'Summer 1993' film review: Intimate & tender portrait of childhood, grieving
The unpretentious Spanish family drama "Summer 1993" (screened during AFI FEST 2017) is a vignette of genuine, melodrama-free moments - the totality of which is a tender story of a young girl forced to start a new life with a new family.
In short: After six-year-old Frida's parents die of AIDS, the orphaned girl struggles to adapt to life with her uncle's family.
The strength of "1993" is its light touch. The story's basic elements are grandiose in nature: the oft-overlooked victim of an epidemic that left a little girl orphaned. A lesser film would have stumbled all over itself to hammer home some obvious social message - but this is not the route of "1993." This moving character study of grief and childhood focuses on Frida, allowing her reactions tell her story - that of a girl whose life is completely changed by a misunderstood disease who stigma lingers to the survivors.
The film smartly follows Frida's journey mostly from her perspective, mainly letting the camera follow her around as she explores her uncle and aunt's home. Frida's family talks about her within earshot, seemingly treating her as if she is invisible. The goings on and musings of the adults around her are heard in the background, always putting priority on Frida's pensive and hesitant actions as the primary focus.
The relateable hardship of a child trying to make new friends and start anew is compounded by the stigmas Frida must endure not only as an orphan, but also the child of an AIDS patient -- during the height of the AIDS epidemic. Add the trauma of losing both of her parents and "1993" paints a thoughtful portrait of a girl trying to start a new life, unable to let go of her old life - and acting out.
Frida is not characterized as some malicious hellion reeking utter destruction on her uncle's family. The film empathizes with Frida's world being completely upended, while also allowing her character latitude to explore and react to her new family life.
Even in Frida's most frustrating moments, the film does not judge her nor does it condone her rebellious actions.

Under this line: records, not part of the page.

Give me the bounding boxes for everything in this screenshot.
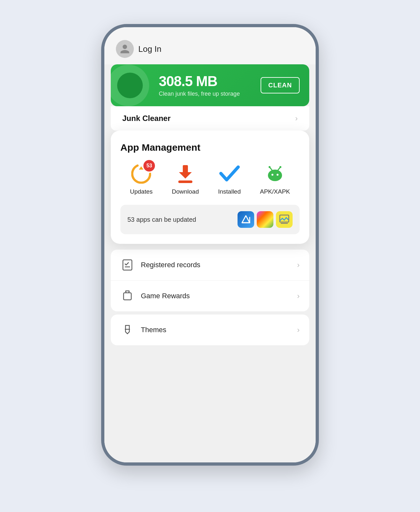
svg-point-5 xyxy=(271,174,273,176)
game-rewards-label: Game Rewards xyxy=(141,292,297,300)
update-banner[interactable]: 53 apps can be updated xyxy=(120,205,300,234)
app-thumb-1-icon xyxy=(240,214,252,225)
phone-frame: Log In 308.5 MB Clean junk files, free u… xyxy=(101,24,319,466)
installed-item[interactable]: Installed xyxy=(218,163,241,195)
updates-icon-wrap: 53 xyxy=(130,163,152,185)
phone-screen: Log In 308.5 MB Clean junk files, free u… xyxy=(104,27,316,462)
list-item-game-rewards[interactable]: Game Rewards › xyxy=(111,281,309,311)
app-thumb-3-icon xyxy=(279,214,290,225)
themes-icon xyxy=(120,323,134,337)
registered-records-label: Registered records xyxy=(141,261,297,269)
app-management-icons: 53 Updates xyxy=(120,163,300,195)
banner-circle-inner xyxy=(117,73,143,98)
svg-marker-11 xyxy=(242,216,250,223)
svg-rect-14 xyxy=(123,260,132,270)
update-notice-text: 53 apps can be updated xyxy=(127,216,196,223)
app-management-title: App Management xyxy=(120,142,300,153)
apk-label: APK/XAPK xyxy=(260,188,290,195)
svg-rect-3 xyxy=(178,180,192,183)
header-row: Log In xyxy=(104,27,316,64)
apk-icon xyxy=(265,164,285,184)
updates-badge: 53 xyxy=(143,160,155,172)
clean-button[interactable]: CLEAN xyxy=(261,77,300,93)
svg-point-9 xyxy=(269,166,271,168)
installed-icon-wrap xyxy=(218,163,241,185)
installed-icon xyxy=(219,164,240,183)
installed-label: Installed xyxy=(218,188,241,195)
junk-banner-text: 308.5 MB Clean junk files, free up stora… xyxy=(159,73,261,97)
svg-marker-2 xyxy=(179,172,192,179)
download-icon-wrap xyxy=(174,163,197,185)
login-label[interactable]: Log In xyxy=(138,44,161,54)
themes-label: Themes xyxy=(141,326,297,334)
svg-point-6 xyxy=(277,174,279,176)
list-section-2: Themes › xyxy=(111,315,309,345)
themes-chevron: › xyxy=(297,325,300,334)
junk-cleaner-label: Junk Cleaner xyxy=(122,114,171,123)
download-label: Download xyxy=(172,188,199,195)
junk-subtitle: Clean junk files, free up storage xyxy=(159,91,261,97)
user-icon xyxy=(119,44,130,54)
list-item-registered-records[interactable]: Registered records › xyxy=(111,250,309,281)
list-section-1: Registered records › Game Rewards › xyxy=(111,250,309,311)
svg-point-4 xyxy=(268,170,282,181)
junk-cleaner-row[interactable]: Junk Cleaner › xyxy=(111,106,309,131)
updates-label: Updates xyxy=(130,188,153,195)
app-management-card: App Management 53 Updates xyxy=(111,131,309,244)
app-thumb-2 xyxy=(257,211,273,228)
download-item[interactable]: Download xyxy=(172,163,199,195)
updates-item[interactable]: 53 Updates xyxy=(130,163,153,195)
app-thumb-1 xyxy=(238,211,254,228)
game-rewards-chevron: › xyxy=(297,292,300,300)
svg-rect-16 xyxy=(124,293,131,300)
junk-banner: 308.5 MB Clean junk files, free up stora… xyxy=(111,64,309,106)
app-thumbnails xyxy=(238,211,293,228)
registered-records-chevron: › xyxy=(297,260,300,269)
registered-records-icon xyxy=(120,258,134,272)
junk-size: 308.5 MB xyxy=(159,73,261,89)
app-thumb-3 xyxy=(276,211,293,228)
game-rewards-icon xyxy=(120,289,134,303)
junk-cleaner-chevron: › xyxy=(295,114,298,123)
svg-point-10 xyxy=(279,166,281,168)
avatar xyxy=(116,40,134,58)
apk-item[interactable]: APK/XAPK xyxy=(260,163,290,195)
download-icon xyxy=(176,164,194,184)
apk-icon-wrap xyxy=(264,163,286,185)
list-item-themes[interactable]: Themes › xyxy=(111,315,309,345)
phone-wrapper: Log In 308.5 MB Clean junk files, free u… xyxy=(98,24,322,488)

The film's naturalistic approach presents her struggles in an utterly humane light, one that is free of emotional manipulation on the part of the storytellers.
Final verdict: "Summer 1993" is a tender portrait of a family and a little girl trying to cope with grief. The film is so immersive that at times it feels more like a documentary than the phenomenal personal and intimate story that it is.
"Summer 1993," Spain's entry for the Best Foreign Language Film at the 90th Academy Awards, opens in select cities May 25. This Spanish language film is unrated and has a running time of 99 minutes.